_How to complete this task_. Every record that follows must be set down word for word.

[Supplied data]

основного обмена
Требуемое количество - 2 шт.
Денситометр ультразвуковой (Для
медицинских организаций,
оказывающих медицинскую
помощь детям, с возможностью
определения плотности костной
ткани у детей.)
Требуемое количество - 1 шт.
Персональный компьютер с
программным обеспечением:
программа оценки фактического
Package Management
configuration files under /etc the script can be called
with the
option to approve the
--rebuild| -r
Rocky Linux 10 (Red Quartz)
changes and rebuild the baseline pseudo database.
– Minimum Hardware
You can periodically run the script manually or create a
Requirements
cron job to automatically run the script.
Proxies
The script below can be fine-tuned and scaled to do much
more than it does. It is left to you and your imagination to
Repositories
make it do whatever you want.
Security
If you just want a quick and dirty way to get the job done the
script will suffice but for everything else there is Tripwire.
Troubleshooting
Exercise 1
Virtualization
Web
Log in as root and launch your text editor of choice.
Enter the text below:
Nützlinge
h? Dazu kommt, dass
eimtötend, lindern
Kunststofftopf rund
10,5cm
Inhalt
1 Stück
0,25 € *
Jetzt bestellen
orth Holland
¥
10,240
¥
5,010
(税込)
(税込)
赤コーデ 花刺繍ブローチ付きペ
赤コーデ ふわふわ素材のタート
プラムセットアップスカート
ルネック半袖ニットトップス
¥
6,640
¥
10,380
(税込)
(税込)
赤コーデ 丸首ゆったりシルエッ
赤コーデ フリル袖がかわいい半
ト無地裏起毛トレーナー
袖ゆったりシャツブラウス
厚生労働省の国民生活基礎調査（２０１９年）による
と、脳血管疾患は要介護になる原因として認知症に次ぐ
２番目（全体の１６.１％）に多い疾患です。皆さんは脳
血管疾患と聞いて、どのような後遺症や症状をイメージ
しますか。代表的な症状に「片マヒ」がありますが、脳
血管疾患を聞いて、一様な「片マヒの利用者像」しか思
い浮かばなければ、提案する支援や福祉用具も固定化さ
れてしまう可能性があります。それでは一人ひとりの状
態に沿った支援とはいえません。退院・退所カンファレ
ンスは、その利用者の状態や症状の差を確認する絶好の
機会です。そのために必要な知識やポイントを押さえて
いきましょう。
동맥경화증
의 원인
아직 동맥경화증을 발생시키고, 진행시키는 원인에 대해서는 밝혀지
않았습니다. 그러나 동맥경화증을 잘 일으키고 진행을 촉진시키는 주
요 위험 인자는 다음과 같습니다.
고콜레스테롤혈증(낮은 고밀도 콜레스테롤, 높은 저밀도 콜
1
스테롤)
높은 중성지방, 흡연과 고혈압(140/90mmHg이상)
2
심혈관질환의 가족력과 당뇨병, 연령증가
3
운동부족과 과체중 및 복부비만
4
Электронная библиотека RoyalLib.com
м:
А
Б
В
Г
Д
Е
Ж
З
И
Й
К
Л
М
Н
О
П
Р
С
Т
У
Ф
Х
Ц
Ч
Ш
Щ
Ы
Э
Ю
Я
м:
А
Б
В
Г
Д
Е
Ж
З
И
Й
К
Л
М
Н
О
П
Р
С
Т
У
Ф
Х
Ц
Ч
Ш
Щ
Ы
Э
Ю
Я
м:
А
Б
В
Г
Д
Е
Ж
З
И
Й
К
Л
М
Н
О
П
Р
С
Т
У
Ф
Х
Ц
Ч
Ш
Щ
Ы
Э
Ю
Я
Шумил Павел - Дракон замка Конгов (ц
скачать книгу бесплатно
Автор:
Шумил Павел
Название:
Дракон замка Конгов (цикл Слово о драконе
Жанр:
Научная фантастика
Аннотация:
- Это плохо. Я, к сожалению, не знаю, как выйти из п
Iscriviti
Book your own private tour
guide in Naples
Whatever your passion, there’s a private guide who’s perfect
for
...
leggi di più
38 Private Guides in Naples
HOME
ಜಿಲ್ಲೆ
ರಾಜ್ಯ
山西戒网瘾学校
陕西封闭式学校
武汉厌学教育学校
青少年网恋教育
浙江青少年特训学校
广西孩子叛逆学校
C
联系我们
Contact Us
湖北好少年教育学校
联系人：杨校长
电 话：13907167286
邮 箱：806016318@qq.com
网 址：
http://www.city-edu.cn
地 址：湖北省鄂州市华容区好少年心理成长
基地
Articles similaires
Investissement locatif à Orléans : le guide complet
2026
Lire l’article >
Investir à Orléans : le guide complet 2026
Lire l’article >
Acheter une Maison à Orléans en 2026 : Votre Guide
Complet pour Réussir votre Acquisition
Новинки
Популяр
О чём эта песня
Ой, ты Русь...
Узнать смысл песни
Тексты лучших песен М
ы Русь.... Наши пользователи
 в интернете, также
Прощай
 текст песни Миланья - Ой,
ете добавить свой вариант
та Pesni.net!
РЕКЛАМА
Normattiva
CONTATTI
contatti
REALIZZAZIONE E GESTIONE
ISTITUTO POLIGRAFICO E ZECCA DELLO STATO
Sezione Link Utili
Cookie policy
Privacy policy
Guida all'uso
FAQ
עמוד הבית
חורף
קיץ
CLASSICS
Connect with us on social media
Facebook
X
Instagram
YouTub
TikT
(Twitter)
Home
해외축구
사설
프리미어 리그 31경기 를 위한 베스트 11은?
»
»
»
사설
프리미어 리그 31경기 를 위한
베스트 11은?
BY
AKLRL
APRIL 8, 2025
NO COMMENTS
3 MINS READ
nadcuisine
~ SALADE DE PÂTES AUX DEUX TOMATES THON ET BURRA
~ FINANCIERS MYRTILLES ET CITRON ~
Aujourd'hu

[/Supplied data]

_Written response_.
основного обмена
Требуемое количество - 2 шт.
Денситометр ультразвуковой (Для
медицинских организаций,
оказывающих медицинскую
помощь детям, с возможностью
определения плотности костной
ткани у детей.)
Требуемое количество - 1 шт.
Персональный компьютер с
программным обеспечением:
программа оценки фактического
Package Management
configuration files under /etc the script can be called
with the
option to approve the
--rebuild| -r
Rocky Linux 10 (Red Quartz)
changes and rebuild the baseline pseudo database.
– Minimum Hardware
You can periodically run the script manually or create a
Requirements
cron job to automatically run the script.
Proxies
The script below can be fine-tuned and scaled to do much
more than it does. It is left to you and your imagination to
Repositories
make it do whatever you want.
Security
If you just want a quick and dirty way to get the job done the
script will suffice but for everything else there is Tripwire.
Troubleshooting
Exercise 1
Virtualization
Web
Log in as root and launch your text editor of choice.
Enter the text below:
Nützlinge
h? Dazu kommt, dass
eimtötend, lindern
Kunststofftopf rund
10,5cm
Inhalt
1 Stück
0,25 € *
Jetzt bestellen
orth Holland
¥
10,240
¥
5,010
(税込)
(税込)
赤コーデ 花刺繍ブローチ付きペ
赤コーデ ふわふわ素材のタート
プラムセットアップスカート
ルネック半袖ニットトップス
¥
6,640
¥
10,380
(税込)
(税込)
赤コーデ 丸首ゆったりシルエッ
赤コーデ フリル袖がかわいい半
ト無地裏起毛トレーナー
袖ゆったりシャツブラウス
厚生労働省の国民生活基礎調査（２０１９年）による
と、脳血管疾患は要介護になる原因として認知症に次ぐ
２番目（全体の１６.１％）に多い疾患です。皆さんは脳
血管疾患と聞いて、どのような後遺症や症状をイメージ
しますか。代表的な症状に「片マヒ」がありますが、脳
血管疾患を聞いて、一様な「片マヒの利用者像」しか思
い浮かばなければ、提案する支援や福祉用具も固定化さ
れてしまう可能性があります。それでは一人ひとりの状
態に沿った支援とはいえません。退院・退所カンファレ
ンスは、その利用者の状態や症状の差を確認する絶好の
機会です。そのために必要な知識やポイントを押さえて
いきましょう。
동맥경화증
의 원인
아직 동맥경화증을 발생시키고, 진행시키는 원인에 대해서는 밝혀지
않았습니다. 그러나 동맥경화증을 잘 일으키고 진행을 촉진시키는 주
요 위험 인자는 다음과 같습니다.
고콜레스테롤혈증(낮은 고밀도 콜레스테롤, 높은 저밀도 콜
1
스테롤)
높은 중성지방, 흡연과 고혈압(140/90mmHg이상)
2
심혈관질환의 가족력과 당뇨병, 연령증가
3
운동부족과 과체중 및 복부비만
4
Электронная библиотека RoyalLib.com
м:
А
Б
В
Г
Д
Е
Ж
З
И
Й
К
Л
М
Н
О
П
Р
С
Т
У
Ф
Х
Ц
Ч
Ш
Щ
Ы
Э
Ю
Я
м:
А
Б
В
Г
Д
Е
Ж
З
И
Й
К
Л
М
Н
О
П
Р
С
Т
У
Ф
Х
Ц
Ч
Ш
Щ
Ы
Э
Ю
Я
м:
А
Б
В
Г
Д
Е
Ж
З
И
Й
К
Л
М
Н
О
П
Р
С
Т
У
Ф
Х
Ц
Ч
Ш
Щ
Ы
Э
Ю
Я
Шумил Павел - Дракон замка Конгов (ц
скачать книгу бесплатно
Автор:
Шумил Павел
Название:
Дракон замка Конгов (цикл Слово о драконе
Жанр:
Научная фантастика
Аннотация:
- Это плохо. Я, к сожалению, не знаю, как выйти из п
Iscriviti
Book your own private tour
guide in Naples
Whatever your passion, there’s a private guide who’s perfect
for
...
leggi di più
38 Private Guides in Naples
HOME
ಜಿಲ್ಲೆ
ರಾಜ್ಯ
山西戒网瘾学校
陕西封闭式学校
武汉厌学教育学校
青少年网恋教育
浙江青少年特训学校
广西孩子叛逆学校
C
联系我们
Contact Us
湖北好少年教育学校
联系人：杨校长
电 话：13907167286
邮 箱：806016318@qq.com
网 址：
http://www.city-edu.cn
地 址：湖北省鄂州市华容区好少年心理成长
基地
Articles similaires
Investissement locatif à Orléans : le guide complet
2026
Lire l’article >
Investir à Orléans : le guide complet 2026
Lire l’article >
Acheter une Maison à Orléans en 2026 : Votre Guide
Complet pour Réussir votre Acquisition
Новинки
Популяр
О чём эта песня
Ой, ты Русь...
Узнать смысл песни
Тексты лучших песен М
ы Русь.... Наши пользователи
 в интернете, также
Прощай
 текст песни Миланья - Ой,
ете добавить свой вариант
та Pesni.net!
РЕКЛАМА
Normattiva
CONTATTI
contatti
REALIZZAZIONE E GESTIONE
ISTITUTO POLIGRAFICO E ZECCA DELLO STATO
Sezione Link Utili
Cookie policy
Privacy policy
Guida all'uso
FAQ
עמוד הבית
חורף
קיץ
CLASSICS
Connect with us on social media
Facebook
X
Instagram
YouTub
TikT
(Twitter)
Home
해외축구
사설
프리미어 리그 31경기 를 위한 베스트 11은?
»
»
»
사설
프리미어 리그 31경기 를 위한
베스트 11은?
BY
AKLRL
APRIL 8, 2025
NO COMMENTS
3 MINS READ
nadcuisine
~ SALADE DE PÂTES AUX DEUX TOMATES THON ET BURRA
~ FINANCIERS MYRTILLES ET CITRON ~
Aujourd'hu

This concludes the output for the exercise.